İslam “tek bir ip”tir; herkes o ipe tutunursa kurtulur.
Modern ideolojiler ise “birbirine bağlanmamış, kopuk iplik yığınları” gibidir.
2. Sağcılık-solculuk: Tek milleti ideolojik kabilelere böldü;
Solcular, dindarları yobaz; sağcılar, solcuları dinsiz ilan etti.
1980 öncesi ve sonrası, Türkiye’deki çatışmaların çoğu sağ-sol kutuplaşması temellidir.
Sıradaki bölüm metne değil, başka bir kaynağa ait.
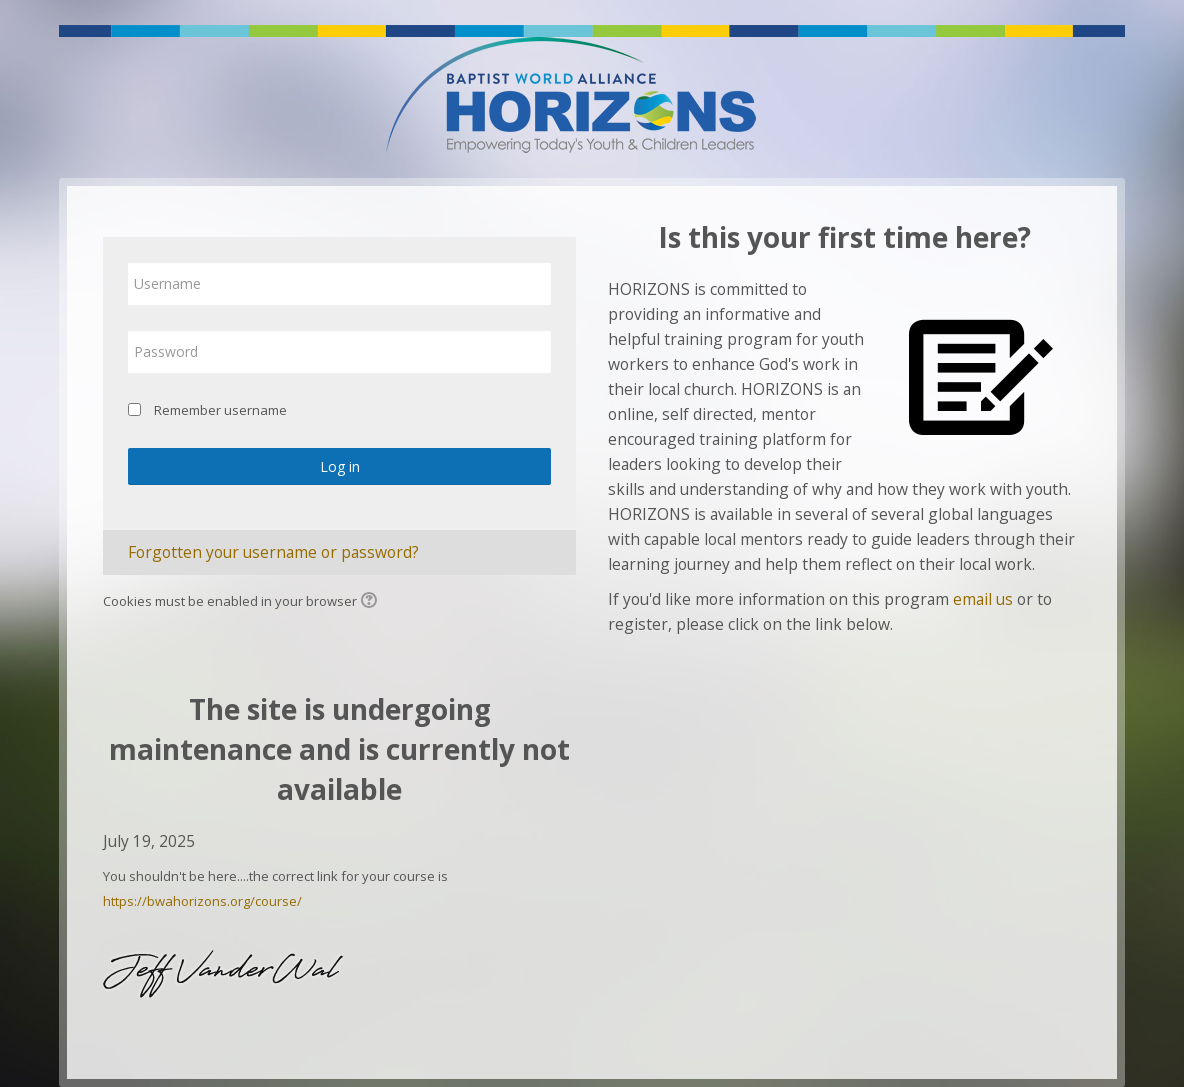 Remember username (220, 410)
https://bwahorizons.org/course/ (202, 901)
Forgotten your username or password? (273, 552)
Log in (340, 466)
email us (983, 599)
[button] (372, 602) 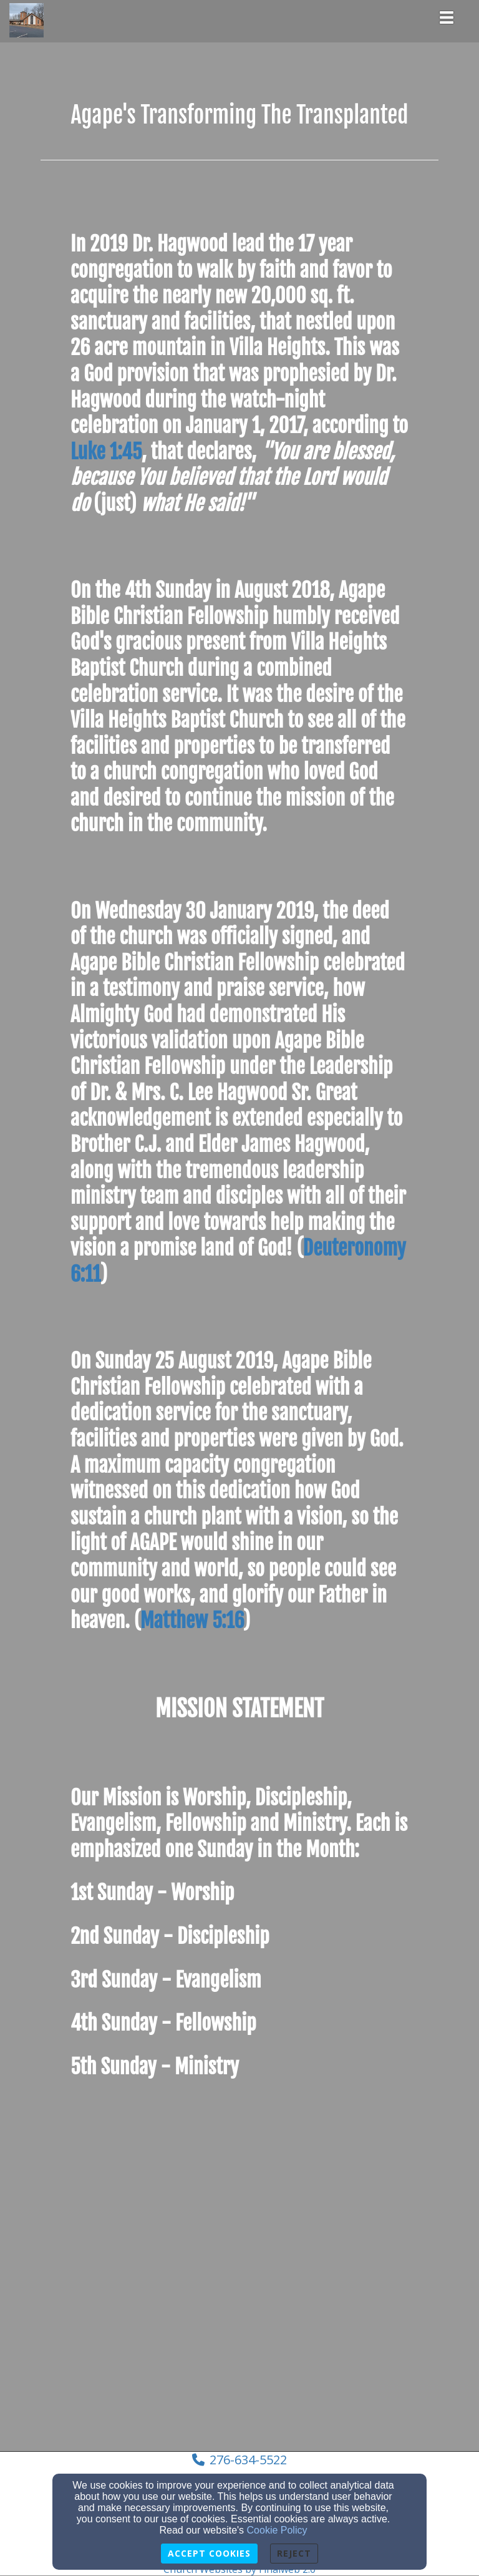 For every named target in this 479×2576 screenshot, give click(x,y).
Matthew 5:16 (191, 1620)
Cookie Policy (277, 2530)
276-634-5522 (248, 2459)
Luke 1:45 (106, 451) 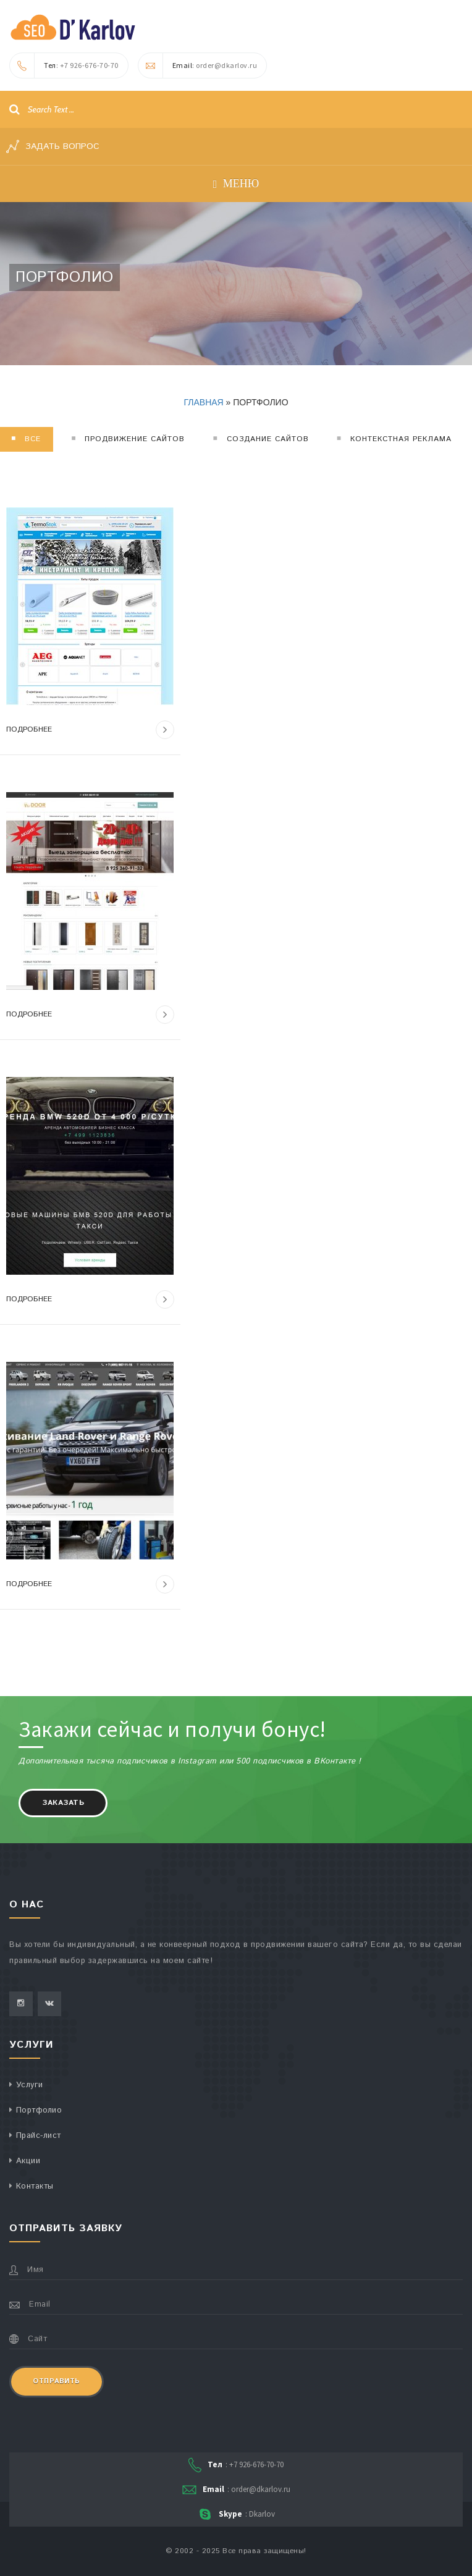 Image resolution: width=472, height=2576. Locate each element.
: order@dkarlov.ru (198, 65)
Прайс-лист (38, 2136)
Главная (203, 402)
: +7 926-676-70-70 (64, 65)
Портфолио (39, 2110)
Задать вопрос (52, 146)
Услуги (29, 2085)
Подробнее (90, 729)
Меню (236, 183)
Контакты (35, 2186)
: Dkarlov (236, 2514)
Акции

Camide namaz kılan ile fabrikada çalışanı karşı karşıya getiren de bu ideolojilerdir. Örnek:
“Bu cami sağcılara ait, şu dernek solculara ait” denecek kadar toplum kutuplaştırıldı.
3. Laiklik: Dini hayattan dışlayarak çatışma doğurdu;
Laiklik, dini bireyin vicdanına hapseder; toplumu dinli-dinsiz diye böler.
Dindar insanlar dışlanır, aşağılanır, susturulursa, bu çatışmanın ta kendisidir. Örnek:
Başörtüsü yasağı: Dindar kadınlar yıllarca eğitimden, işten, siyasetten dışlandı.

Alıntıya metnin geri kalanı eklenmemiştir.